No, since JoergS designed it, it would have to be the state of the art in German slingshot design.......or world slingshot design you really can't give the Chinese all the credit.


----------



## bunnybuster (Dec 26, 2009)

JoergS said:


> Well, I am pretty biased... but Jim from Dankung just emailed me and said that the Cougar is indeed very successful. He said there is NO complaint about it, just many positive comments.
> 
> I still think you can make a great slingshot at home, from wood, but the Cougar is very versatile and almost indestructable, well worth the money.
> 
> Jörg


I have a cougar, and I like it alot.
It shoots good with tubes or flatbands.


----------



## Chrome Horn (Sep 28, 2010)

Thanks all for the replies, pretty much what I was hoping to hear. A Cougar wouldn't be my first slingshot and it won't be my last. It seems to set a standard that I'll have to make comparisons to.	I love working with wood, JoergS, I'm sure I'll have a go at it sooner or later. As I develop my shooting skills, I want the slingshot to be a reliable constant at this point, tweaking will come in time.


----------



## lucifer93 (May 4, 2010)

I love my Cougar a nice slingshot but it does hurt my hands after shooting with it for a couple of hours. You can't beat a nice wood slingshot


----------



## bunnybuster (Dec 26, 2009)

My cougar has a wooden handle on it


----------



## flippinout (Jul 16, 2010)

I put a wood handle on my cougar and like it even better. Great slingshot and i plan to purchase more for gifts and to keep in my truck, hunting camp, tool box, etc. Rock solid and versatile. My favorite metal slingshot by a longshot.


----------



## crazyslingshot (Dec 25, 2009)

there are many 'Cougar' listed on www.dankung.com

which one do you guys talk about ?


----------



## ZDP-189 (Mar 14, 2010)

I don't think you can call any slingshot 'state of the art' as it's mostly a mattr of preference.
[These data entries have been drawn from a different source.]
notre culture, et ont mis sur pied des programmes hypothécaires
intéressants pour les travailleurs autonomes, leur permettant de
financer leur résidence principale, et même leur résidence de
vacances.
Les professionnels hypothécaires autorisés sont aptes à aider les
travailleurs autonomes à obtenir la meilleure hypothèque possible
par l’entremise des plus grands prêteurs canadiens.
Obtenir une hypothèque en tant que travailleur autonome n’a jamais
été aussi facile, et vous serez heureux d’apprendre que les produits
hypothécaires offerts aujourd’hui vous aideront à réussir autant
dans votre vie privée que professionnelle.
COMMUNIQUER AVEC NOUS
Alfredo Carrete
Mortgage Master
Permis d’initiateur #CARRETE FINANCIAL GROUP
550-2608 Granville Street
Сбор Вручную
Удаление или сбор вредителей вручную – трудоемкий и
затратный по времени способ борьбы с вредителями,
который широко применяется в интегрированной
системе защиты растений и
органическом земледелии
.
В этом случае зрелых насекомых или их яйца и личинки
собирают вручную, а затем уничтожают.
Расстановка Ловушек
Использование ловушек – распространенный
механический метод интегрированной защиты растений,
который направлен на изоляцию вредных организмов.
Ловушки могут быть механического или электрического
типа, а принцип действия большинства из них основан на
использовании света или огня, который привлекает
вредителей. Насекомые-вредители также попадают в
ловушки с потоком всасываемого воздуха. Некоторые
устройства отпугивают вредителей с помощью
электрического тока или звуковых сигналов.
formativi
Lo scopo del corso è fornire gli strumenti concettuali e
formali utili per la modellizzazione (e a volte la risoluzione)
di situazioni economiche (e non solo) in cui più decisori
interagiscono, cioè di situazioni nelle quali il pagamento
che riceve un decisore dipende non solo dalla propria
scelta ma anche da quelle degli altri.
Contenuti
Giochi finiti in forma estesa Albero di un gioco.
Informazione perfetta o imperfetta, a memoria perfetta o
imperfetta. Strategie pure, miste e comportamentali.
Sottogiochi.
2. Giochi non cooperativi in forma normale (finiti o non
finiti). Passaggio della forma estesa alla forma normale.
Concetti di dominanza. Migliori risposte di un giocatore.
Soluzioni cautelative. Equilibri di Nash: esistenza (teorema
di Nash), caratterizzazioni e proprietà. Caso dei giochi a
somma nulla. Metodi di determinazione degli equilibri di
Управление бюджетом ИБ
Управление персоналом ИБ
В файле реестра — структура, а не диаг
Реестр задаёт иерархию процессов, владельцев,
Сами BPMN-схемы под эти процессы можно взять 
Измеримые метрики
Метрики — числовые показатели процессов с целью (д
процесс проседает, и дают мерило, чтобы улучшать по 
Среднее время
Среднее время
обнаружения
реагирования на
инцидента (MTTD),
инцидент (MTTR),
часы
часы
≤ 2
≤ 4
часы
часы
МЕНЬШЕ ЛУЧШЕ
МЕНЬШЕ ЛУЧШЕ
I'v shot and re-handled a Dankung Cougar and found it a bit big for my hands, but for others it's not a problem.


----------



## USASlingshot (Feb 25, 2010)

When I had a cougar I did not like tubes, but with bands it became a lethal weapon! Now I'm stuck on wooden slingshots


----------



## Chrome Horn (Sep 28, 2010)

fish said:


> SEE MY VIDEO MATE:
> 
> http://www.youtube.c...u/5/AZP14yX4W4c


I forgot to mention I'd seen your video, one of the reasons I opened this thread.









I'd set up a practice area here and, oddly enough, it's right at 20 yards like you're shooting in the video. Very impressive shooting! You're dead on left and right, very slight up and down variance.	Though far less accurate, I find that I miss up and down a lot more than left and right. I'd say I'm something less that half way to not embarrassing myself.


----------



## fish (Dec 24, 2009)

Chrome Horn said:


> SEE MY VIDEO MATE:
> 
> http://www.youtube.c...u/5/AZP14yX4W4c


I forgot to mention I'd seen your video, one of the reasons I opened this thread.









I'd set up a practice area here and, oddly enough, it's right at 20 yards like you're shooting in the video. Very impressive shooting! You're dead on left and right, very slight up and down variance.	Though far less accurate, I find that I miss up and down a lot more than left and right. I'd say I'm something less that half way to not embarrassing myself.








[/quote]

cheers mate ,i must admit it doesnt allways go that way,especially if some ones with you! lol


----------